Warrior Met is currently one of the largest producers of metallurgical coal in the United States, which is used to produce steel in North America and Europe. In its financial report for the year 2020, the company reported a loss of USD 35 million, down from the reported net income of USD 305 million in 2019.

The company has decided against releasing the first quarterly report for this year, citing market uncertainty, making it unclear whether the company’s argument that it is suffering losses is based on facts.

Shortly after the strike was launched and more than three-quarters of the workers walked out, the company came up with a tentative agreement with UMWA negotiators, which only offered a wage hike of USD 1.5 per hour increase, over the next five years. This deal was overwhelmingly voted against by union members with over 91 percent voting ‘no’. On April 12, union members voted along similarly large numbers to continue their strike.

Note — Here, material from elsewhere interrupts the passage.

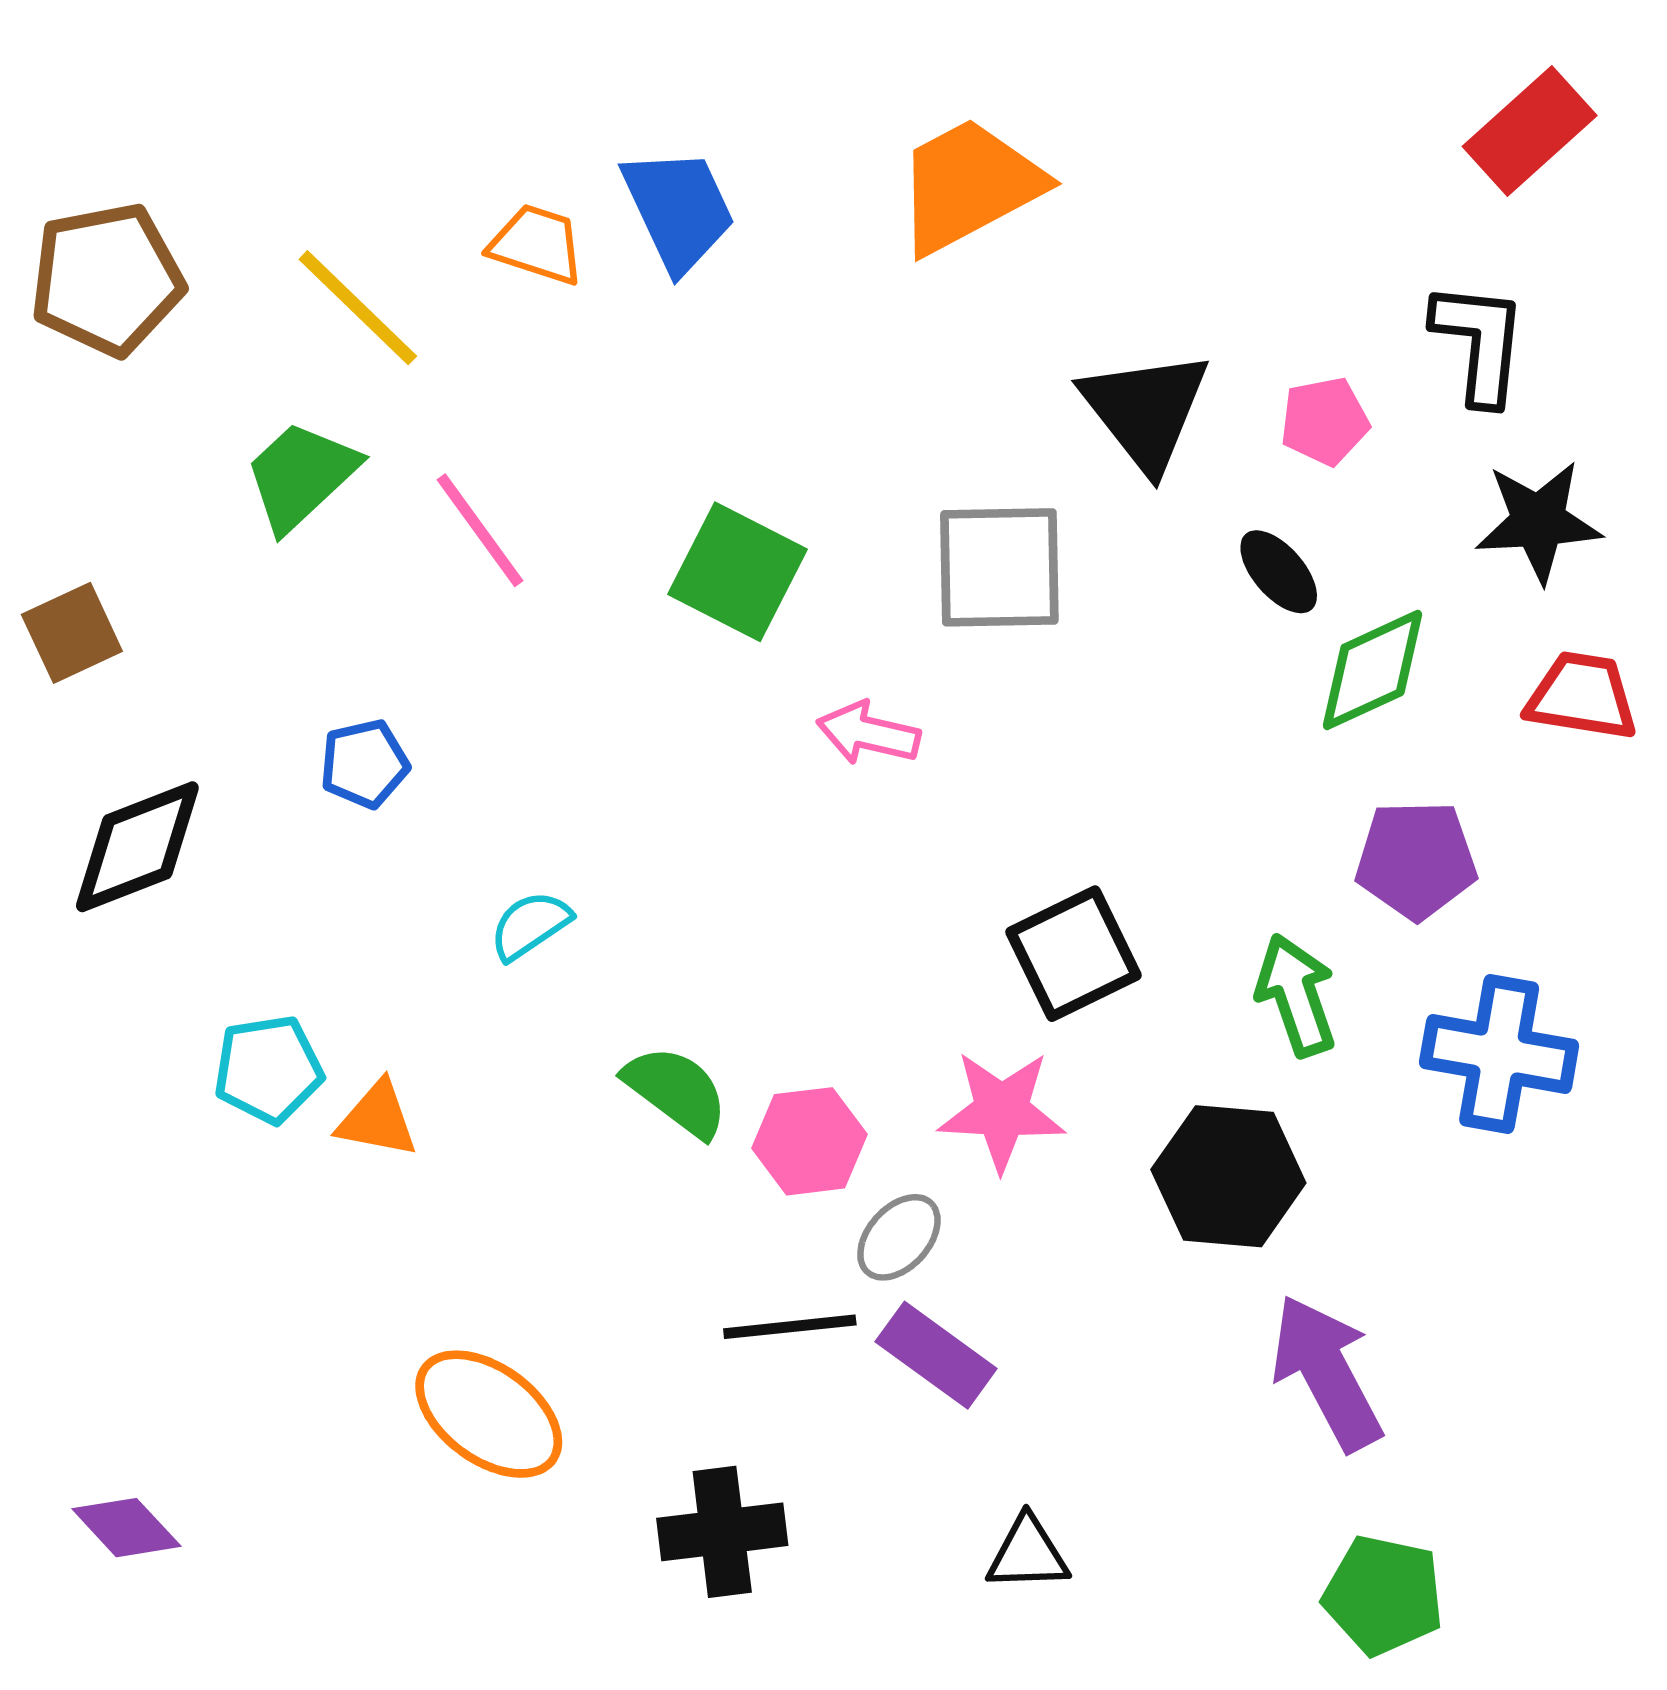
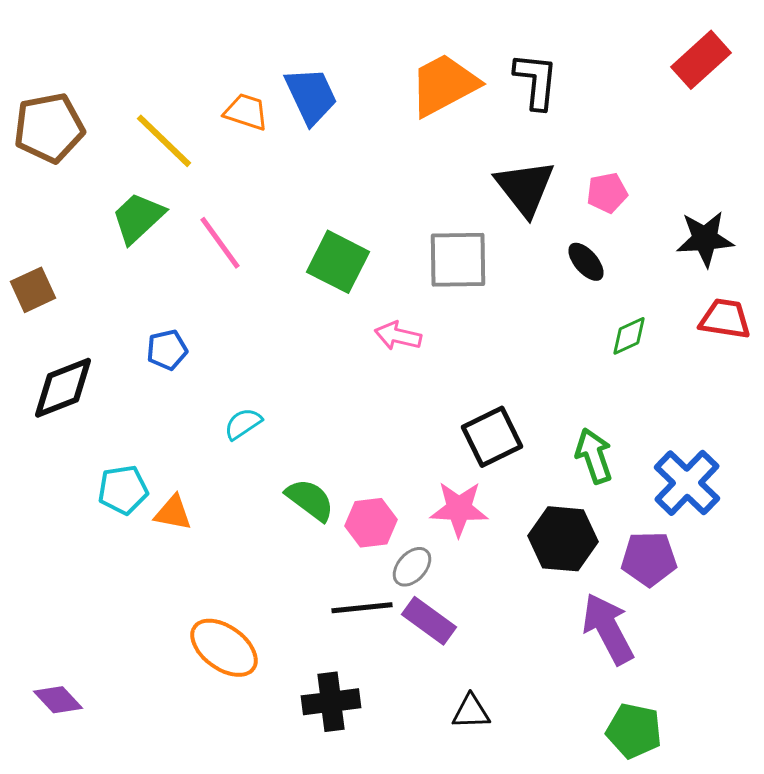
black L-shape: (1479, 343) -> (536, 81), moved
green diamond: (1373, 670) -> (629, 336), moved, size x0.7
purple pentagon: (1416, 860) -> (649, 559), moved
blue cross: (1499, 1054) -> (687, 483), turned 34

Ever since, the union has also alleged that the company has become increasingly hostile towards them. A general lock-out was imposed that froze some of the non-wage benefits that workers and their families enjoyed despite the wage loss. The company has recently hired dozens of outsourced contract workers to replace the strikers, even while negotiations continued with UMWA. The height of which was on May 26, when 11 miners were arrested by the local police from a picket march against such outsourcing.

Despite the company’s hostility, striking workers have only received more support from outside the mines. The UMWA has set up a relief fund for the striking workers, to partially compensate for lost wages. Workers are receiving USD 650 per week for picketing duties.

The UMWA national leadership in association with the American Federation of Labor and Congress of Industrial Organizations (AFL-CIO), to which it is affiliated, also held a fundraiser called the “Alabama Strike Fest” on May 22, to help fund the strike. The fundraiser had several local artists lining up in support.

Community support has also come pouring, many of whom have family members working in the mine. Funds are being raised by family members who have taken to running “Strike Pantry” selling household goods and farm produce for cheap. AFL-CIO’s treasury-secretary, Liz Shuler, also joined the workers on the picket line, echoing the striker’s slogan of “one day longer, one day stronger.”

All of this only indicates a growing national prominence the strike is set to take as it continues into the third month.